Il sortit un autre classeur du tiroir.

— Mon manifeste d’équipage. Une belle bande de flemmards et d’ingrats, si vous voulez mon avis. Alors s’il vous venait l’envie d’en arrêter quelques-uns, ne vous gênez pas pour moi... Et voici les documents d’immatriculation du Norego.

Ghami parcourut la liste des membres de l’équipage, notant au passage leur nationalité et vérifiant leurs papiers d’identité. Les marins formaient un melting-pot de Chinois, de Mexicains et d’habitants des Caraïbes, ce qui semblait bien correspondre à ce qu’il avait observé près du gouvernail. Quant au capitaine, il venait de Guadalajara, au Mexique ; il travaillait pour la compagnie Trans-Ocean Shipping and Freight depuis onze ans et commandait le Norego depuis six ans. Ghami constata avec surprise qu’Esteban, qui paraissait proche de la soixantaine, n’avait que quarante-deux ans.

Rien ne paraissait suspect, mais Ghami voulait en avoir le cœur net.

— Les documents indiquent que vous transportez huit cent soixante-dix conteneurs...

— C’est à peu près ça.

— Ils sont entreposés dans vos cales ?

— Ceux qui ne sont pas sur le pont, en effet, admit Esteban.

— Je ne veux pas vous faire offense, mais un bâtiment tel que le vôtre n’est pas idéalement conçu pour transporter des conteneurs. Il y a sans doute assez de place dans vos cales pour transporter des marchandises de contrebande. Je souhaite examiner les six cales de votre navire.

— Tant que mon gouvernail n’est pas réparé, j’ai tout le temps, répondit Esteban d’un air dégagé. Ne vous gênez pas pour fouiller le navire de fond en comble. Je n’ai rien à cacher.

La porte s’ouvrit soudain. Un marin chinois portant un bleu de travail et des tongs en bois débita une longue tirade en cantonais à l’adresse d’Esteban. Celui-ci poussa un juron et jaillit de son siège. Ses mouvements vifs suscitèrent la méfiance des deux Iraniens. Ghami se leva, une main posée sur son holster. Esteban l’ignora et traversa la pièce aussi vite que le lui permettaient ses quelques dizaines de kilos en trop. Au moment où il atteignait la porte de la salle de bains, la plomberie émit un gargouillement humide et rauque. Esteban referma la porte et ils n’entendirent plus que le bruit de l’eau qui semblait jaillir comme un geyser en éclaboussant le plafond. Une nouvelle odeur, plus infecte encore que la précédente, envahit la pièce.

— Désolé, dit Esteban. Seng essayait de réparer le système d’évacuation des eaux usées. Je crois que ce n’est pas encore tout à fait au point.

— S’ils cachent quelque chose, murmura Khatahani en farsi à son supérieur, je ne suis pas sûr d’avoir envie de le trouver.

— Tu n’as pas tort, reconnut Ghami.

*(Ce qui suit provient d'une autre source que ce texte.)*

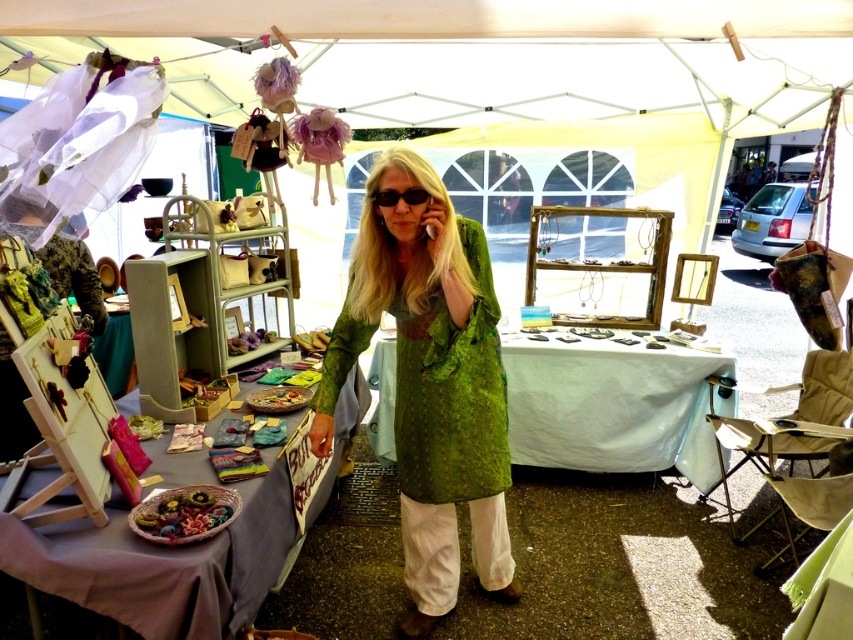 Can you confirm if green textured dress at center is wider than black plastic goggles at center?

Indeed, green textured dress at center has a greater width compared to black plastic goggles at center.

Between point (407, 525) and point (393, 200), which one is positioned in front?

Point (393, 200) is more forward.

At what (x,y) coordinates should I click in order to perform the action: click on green textured dress at center. Please return your answer as a coordinate pair (x, y). This screenshot has height=640, width=853. Looking at the image, I should click on (430, 381).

Dans tout le Golfe, pas un contrebandier ne se fierait à ce gros rustaud et à son équipage de bras cassés.

Les propos de Ghami n’étaient nullement facétieux, car la contrebande le long du golfe Persique était une digne tradition, respectable et consacrée par l’usage.

— Capitaine, reprit-il en s’adressant à Esteban, je constate que votre équipage se consacre à l’entretien de votre navire. Vos documents de bord paraissent en règle, et je ne vais pas vous déranger plus longtemps.

— Vraiment ? demanda Esteban en haussant un sourcil broussailleux. Je suis tout à fait disponible pour une visite guidée.

— Ce ne sera pas nécessaire, répondit Ghami en se levant.

— A votre aise.

Esteban les fit sortir du bureau et les raccompagna le long des coursives mal éclairées. L’éclat du soleil de l’après-midi était particulièrement brutal après un séjour dans les espaces sombres et confinés de l’intérieur du Norego. Au large, derrière le cargo, un supertanker de plus de trois cent cinquante mètres fendait les flots vers le nord, où ses soutes seraient remplies de brut.

Ghami serra la main d’Esteban en arrivant à la passerelle de débarquement.

— Si votre problème de gouvernail n’est pas résolu d’ici à demain matin, vous devrez en avertir les autorités du port de Bandar Abbas. Ils devront peut-être vous éloigner des voies de navigation et vous remorquer jusqu’au port.

— Nous allons bien réussir à remettre ce rafiot en état, répondit Esteban. Il est fatigué, mais il respire encore !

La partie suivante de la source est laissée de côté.